Chronic pain is classified as pain that lasts longer than three to six months.[1] In medicine, the distinction between acute and chronic pain is sometimes determined by the amount of time since onset. Two commonly used markers are pain that continues at 3 months and 6 months since onset,[2] but some theorists and researchers have placed the transition from acute to chronic pain at 12 months.[3] Others apply the term acute to pain that lasts less than 30 days, chronic to pain of more than six months duration, and subacute to pain that lasts from one to six months.[4] A popular alternative definition of chronic pain, involving no fixed duration, is "pain that extends beyond the expected period of healing".[2]

Chronic pain
SpecialtyPain management

Chronic pain may originate in the body, or in the brain or spinal cord. It is often difficult to treat. Epidemiological studies have found that 8% - 11.2% of people in various countries have chronic widespread pain.[5] Various non-opioid medicines are initially recommended to treat chronic pain, depending on whether the pain is due to tissue damage or is neuropathic.[6][7] Psychological treatments including cognitive behavioral therapy and acceptance and commitment therapy may be effective for improving quality of life in those with chronic pain. Some people with chronic pain may benefit from opioid treatment while others can be harmed by it.[8][9] People with non-cancer pain who have not been helped by non-opoid medicines might be recommended to try opioids if there is no history of substance use disorder and no current mental illness.[10] If the chronic pain is not relieved, opioids should be discontinued.

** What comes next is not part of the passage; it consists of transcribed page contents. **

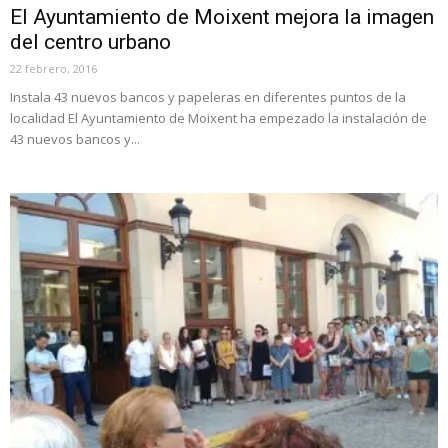
El Ayuntamiento de Moixent mejora la imagen
del centro urbano
22 febrero, 2016
Instala 43 nuevos bancos y papeleras en diferentes puntos de la
localidad El Ayuntamiento de Moixent ha empezado la instalación de
43 nuevos bancos y...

People with chronic pain tend to have higher rates of depression[11] and although the exact connection between the comorbidities is unclear, a 2017 study on neuroplasticity found that "injury sensory pathways of body pains have been shown to share the same brain regions involved in mood management."[12] Chronic pain can contribute to decreased physical activity due to fear of making the pain worse. Pain intensity, pain control, and resilience to pain can be influenced by different levels and types of social support that a person with chronic pain receives, and are also influenced by the person's socioeconomic status.[13]

One approach to predicting a person's experience of chronic pain is the biopsychosocial model, according to which an individual's experience of chronic pain may be affected by a complex mixture of their biology, psychology, and their social environment.[14]